### Records supplied
-- Opening Marker --
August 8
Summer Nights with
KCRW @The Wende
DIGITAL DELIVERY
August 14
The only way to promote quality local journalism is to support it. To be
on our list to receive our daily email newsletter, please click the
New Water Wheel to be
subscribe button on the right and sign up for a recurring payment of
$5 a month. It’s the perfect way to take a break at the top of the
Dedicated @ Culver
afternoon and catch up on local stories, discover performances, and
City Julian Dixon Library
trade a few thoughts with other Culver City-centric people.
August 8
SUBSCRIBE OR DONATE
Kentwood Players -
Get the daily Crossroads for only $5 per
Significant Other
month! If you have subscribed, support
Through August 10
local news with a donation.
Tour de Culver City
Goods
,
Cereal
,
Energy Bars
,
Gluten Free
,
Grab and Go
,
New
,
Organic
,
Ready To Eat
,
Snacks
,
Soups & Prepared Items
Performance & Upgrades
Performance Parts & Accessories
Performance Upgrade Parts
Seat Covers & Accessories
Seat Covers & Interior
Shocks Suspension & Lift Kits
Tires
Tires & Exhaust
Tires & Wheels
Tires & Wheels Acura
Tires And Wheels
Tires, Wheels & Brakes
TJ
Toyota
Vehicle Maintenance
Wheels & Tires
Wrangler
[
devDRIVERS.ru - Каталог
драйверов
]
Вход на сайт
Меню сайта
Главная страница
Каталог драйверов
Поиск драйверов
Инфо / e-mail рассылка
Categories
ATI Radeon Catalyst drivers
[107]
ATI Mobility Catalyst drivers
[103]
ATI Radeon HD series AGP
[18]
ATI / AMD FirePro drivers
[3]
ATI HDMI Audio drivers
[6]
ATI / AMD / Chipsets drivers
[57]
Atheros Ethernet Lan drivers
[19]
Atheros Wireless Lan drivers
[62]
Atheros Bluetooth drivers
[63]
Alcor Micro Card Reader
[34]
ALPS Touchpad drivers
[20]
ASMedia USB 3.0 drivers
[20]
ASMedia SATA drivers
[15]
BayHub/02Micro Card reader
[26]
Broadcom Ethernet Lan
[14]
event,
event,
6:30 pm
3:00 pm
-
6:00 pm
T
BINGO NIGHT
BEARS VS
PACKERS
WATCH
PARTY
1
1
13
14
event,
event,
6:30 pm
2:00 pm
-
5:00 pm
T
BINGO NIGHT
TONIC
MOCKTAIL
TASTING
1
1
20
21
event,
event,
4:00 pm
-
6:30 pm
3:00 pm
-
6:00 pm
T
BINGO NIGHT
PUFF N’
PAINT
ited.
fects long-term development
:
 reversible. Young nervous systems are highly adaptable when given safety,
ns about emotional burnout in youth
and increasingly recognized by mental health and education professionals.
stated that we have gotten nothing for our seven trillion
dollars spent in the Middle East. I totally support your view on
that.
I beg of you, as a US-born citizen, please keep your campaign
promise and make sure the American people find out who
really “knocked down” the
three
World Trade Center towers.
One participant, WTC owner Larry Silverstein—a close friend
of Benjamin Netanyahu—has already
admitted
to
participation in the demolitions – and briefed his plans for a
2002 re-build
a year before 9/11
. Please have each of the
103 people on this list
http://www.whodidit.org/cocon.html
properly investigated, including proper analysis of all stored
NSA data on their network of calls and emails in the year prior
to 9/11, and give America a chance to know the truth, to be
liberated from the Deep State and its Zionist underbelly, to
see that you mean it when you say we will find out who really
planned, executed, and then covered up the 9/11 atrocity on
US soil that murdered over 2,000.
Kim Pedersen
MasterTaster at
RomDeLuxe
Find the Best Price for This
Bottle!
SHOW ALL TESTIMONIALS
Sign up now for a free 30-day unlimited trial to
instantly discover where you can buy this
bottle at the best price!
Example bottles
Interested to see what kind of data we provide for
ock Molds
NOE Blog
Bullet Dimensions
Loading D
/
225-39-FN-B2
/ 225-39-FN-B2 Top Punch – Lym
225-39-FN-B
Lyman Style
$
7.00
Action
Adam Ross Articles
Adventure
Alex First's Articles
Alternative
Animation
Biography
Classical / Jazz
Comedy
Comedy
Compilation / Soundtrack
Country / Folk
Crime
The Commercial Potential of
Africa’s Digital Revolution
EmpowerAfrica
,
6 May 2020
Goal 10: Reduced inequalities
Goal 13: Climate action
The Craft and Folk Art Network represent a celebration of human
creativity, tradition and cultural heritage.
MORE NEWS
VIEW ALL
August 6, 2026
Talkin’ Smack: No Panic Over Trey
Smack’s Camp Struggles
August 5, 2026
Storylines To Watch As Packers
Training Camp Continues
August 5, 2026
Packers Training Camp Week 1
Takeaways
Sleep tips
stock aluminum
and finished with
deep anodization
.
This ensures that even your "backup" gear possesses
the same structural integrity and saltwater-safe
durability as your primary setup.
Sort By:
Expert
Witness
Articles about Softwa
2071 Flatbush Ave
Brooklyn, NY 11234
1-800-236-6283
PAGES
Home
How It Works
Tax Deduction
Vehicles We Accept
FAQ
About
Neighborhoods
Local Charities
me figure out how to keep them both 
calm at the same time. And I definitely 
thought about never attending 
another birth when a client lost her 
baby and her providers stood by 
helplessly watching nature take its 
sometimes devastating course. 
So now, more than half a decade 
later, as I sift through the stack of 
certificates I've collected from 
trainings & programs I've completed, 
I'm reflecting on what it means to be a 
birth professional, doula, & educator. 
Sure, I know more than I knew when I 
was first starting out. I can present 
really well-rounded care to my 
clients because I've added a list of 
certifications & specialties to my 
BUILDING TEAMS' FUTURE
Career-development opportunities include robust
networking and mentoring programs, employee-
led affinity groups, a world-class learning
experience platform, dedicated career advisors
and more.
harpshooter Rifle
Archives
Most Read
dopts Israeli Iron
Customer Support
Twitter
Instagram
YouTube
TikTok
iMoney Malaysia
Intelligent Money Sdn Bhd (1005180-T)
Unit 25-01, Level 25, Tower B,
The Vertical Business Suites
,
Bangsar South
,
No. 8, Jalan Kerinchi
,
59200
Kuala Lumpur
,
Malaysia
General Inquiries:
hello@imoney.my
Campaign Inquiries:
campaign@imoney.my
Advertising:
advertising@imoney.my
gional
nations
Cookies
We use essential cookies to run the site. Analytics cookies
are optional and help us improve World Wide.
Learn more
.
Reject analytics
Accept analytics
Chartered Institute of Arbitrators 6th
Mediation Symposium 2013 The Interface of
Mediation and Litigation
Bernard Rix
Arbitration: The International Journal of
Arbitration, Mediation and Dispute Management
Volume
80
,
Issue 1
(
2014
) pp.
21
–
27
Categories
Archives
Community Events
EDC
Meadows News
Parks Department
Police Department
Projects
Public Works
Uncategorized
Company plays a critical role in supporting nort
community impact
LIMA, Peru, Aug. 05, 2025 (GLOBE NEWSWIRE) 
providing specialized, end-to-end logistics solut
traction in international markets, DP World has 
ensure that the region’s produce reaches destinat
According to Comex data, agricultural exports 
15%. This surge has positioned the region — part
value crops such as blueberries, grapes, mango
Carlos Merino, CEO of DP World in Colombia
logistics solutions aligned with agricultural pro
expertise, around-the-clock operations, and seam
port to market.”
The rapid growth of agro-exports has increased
-- Closing Marker --
### What you are asked to do
After locating the line holding "Company plays a" above, output exactly that line and every line after it through the line holding "ensure that the". Include nothing else.

### Solution to this problem
Company plays a critical role in supporting nort
community impact
LIMA, Peru, Aug. 05, 2025 (GLOBE NEWSWIRE) 
providing specialized, end-to-end logistics solut
traction in international markets, DP World has 
ensure that the region’s produce reaches destinat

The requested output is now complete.